# Problem details:
Would it be possible to output exactly, and only, the lines below from the one holding "Aug (810, 948)" to the last line, both included, with every picture left out?

··········

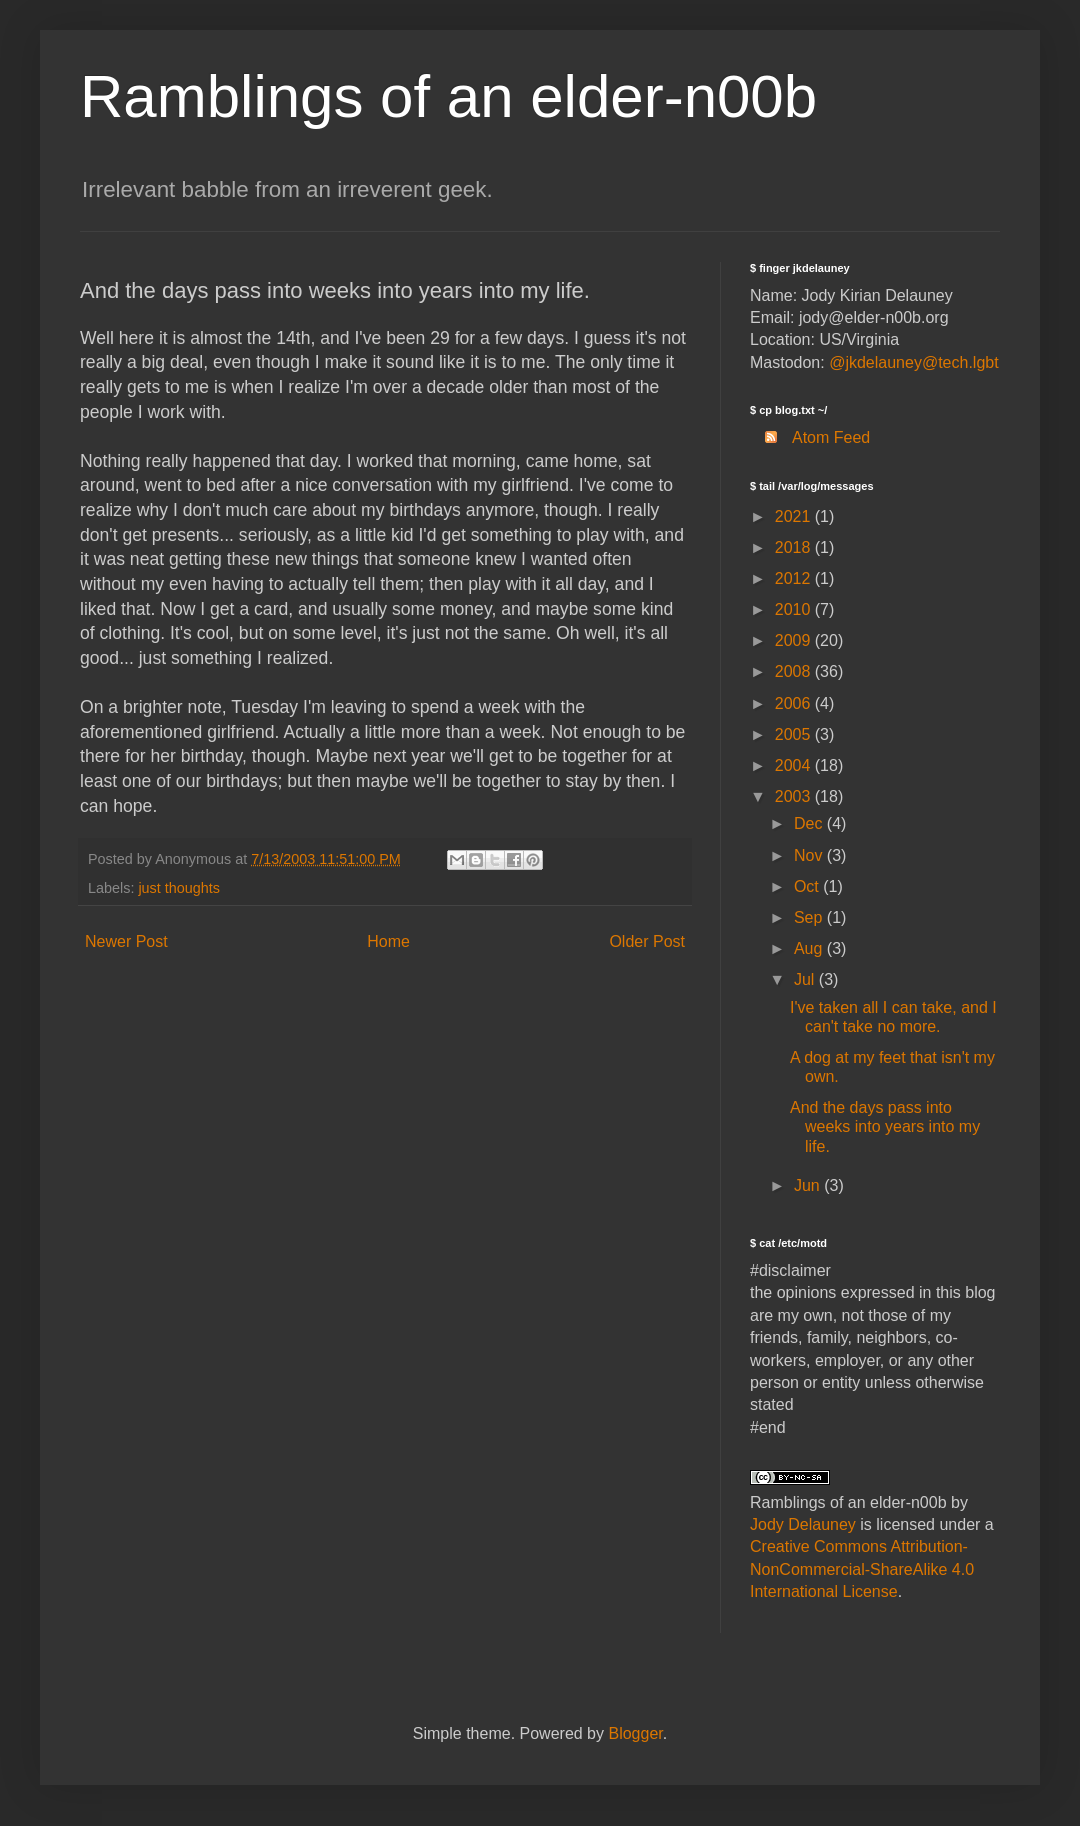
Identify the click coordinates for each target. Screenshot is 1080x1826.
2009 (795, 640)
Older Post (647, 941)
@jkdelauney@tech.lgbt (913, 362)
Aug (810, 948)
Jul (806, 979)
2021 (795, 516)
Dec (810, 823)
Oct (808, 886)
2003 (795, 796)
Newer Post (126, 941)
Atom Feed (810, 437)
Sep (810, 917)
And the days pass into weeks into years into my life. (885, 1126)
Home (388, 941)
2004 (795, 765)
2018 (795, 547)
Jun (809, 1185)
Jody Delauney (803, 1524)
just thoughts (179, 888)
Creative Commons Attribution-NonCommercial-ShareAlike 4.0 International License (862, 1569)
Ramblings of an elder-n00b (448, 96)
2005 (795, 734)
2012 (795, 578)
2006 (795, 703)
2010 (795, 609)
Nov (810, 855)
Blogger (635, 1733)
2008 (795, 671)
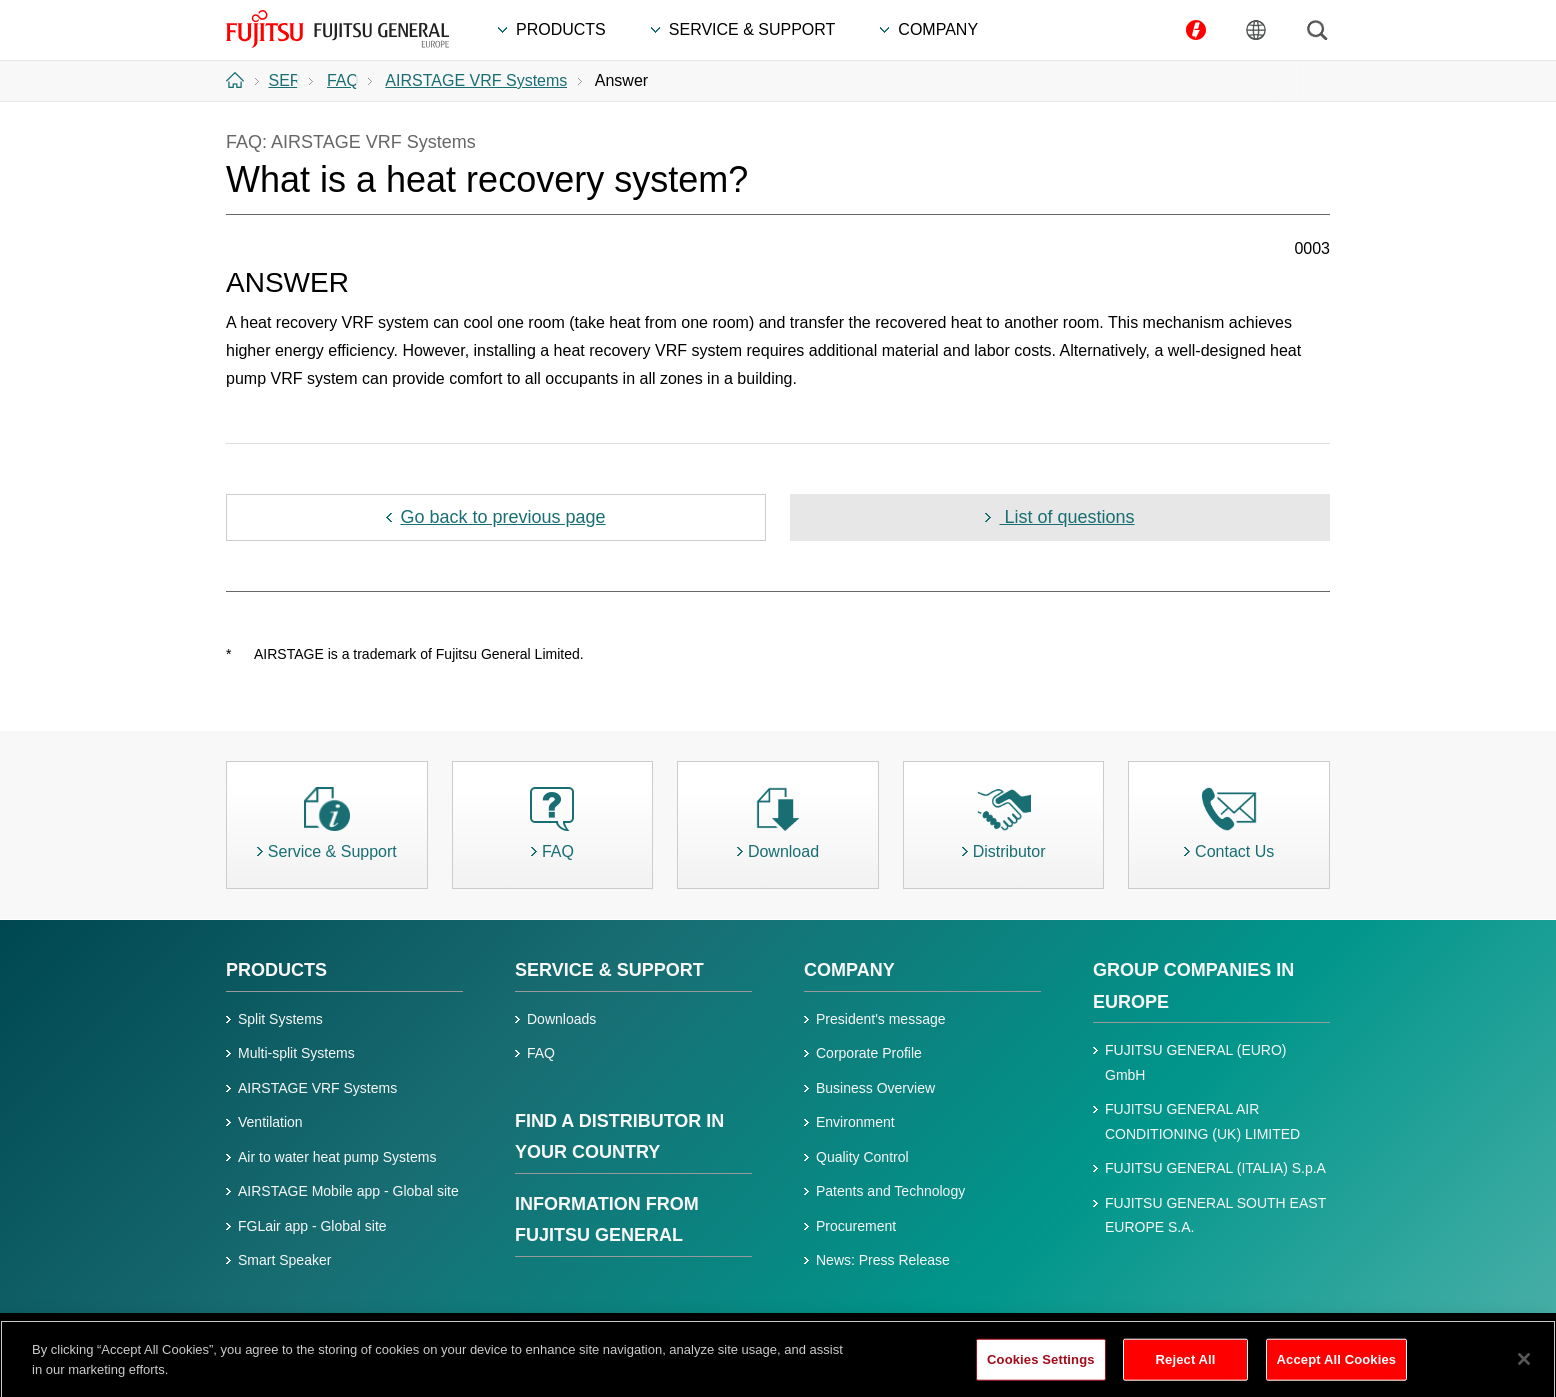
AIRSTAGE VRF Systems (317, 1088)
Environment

··········

# Reply to the task:
Aug (810, 948)
Jul (806, 979)
2021 (795, 516)
Dec (810, 823)
Oct (808, 886)
2003 (795, 796)
Newer Post (126, 941)
Atom Feed (810, 437)
Sep (810, 917)
And the days pass into weeks into years into my life. (885, 1126)
Home (388, 941)
2004 (795, 765)
2018 (795, 547)
Jun (809, 1185)
Jody Delauney (803, 1524)
just thoughts (179, 888)
Creative Commons Attribution-NonCommercial-ShareAlike 4.0 International License (862, 1569)
Ramblings of an elder-n00b (448, 96)
2005 (795, 734)
2012 (795, 578)
2006 (795, 703)
2010 (795, 609)
Nov (810, 855)
Blogger (635, 1733)
2008 (795, 671)
AIRSTAGE VRF Systems (317, 1088)
Environment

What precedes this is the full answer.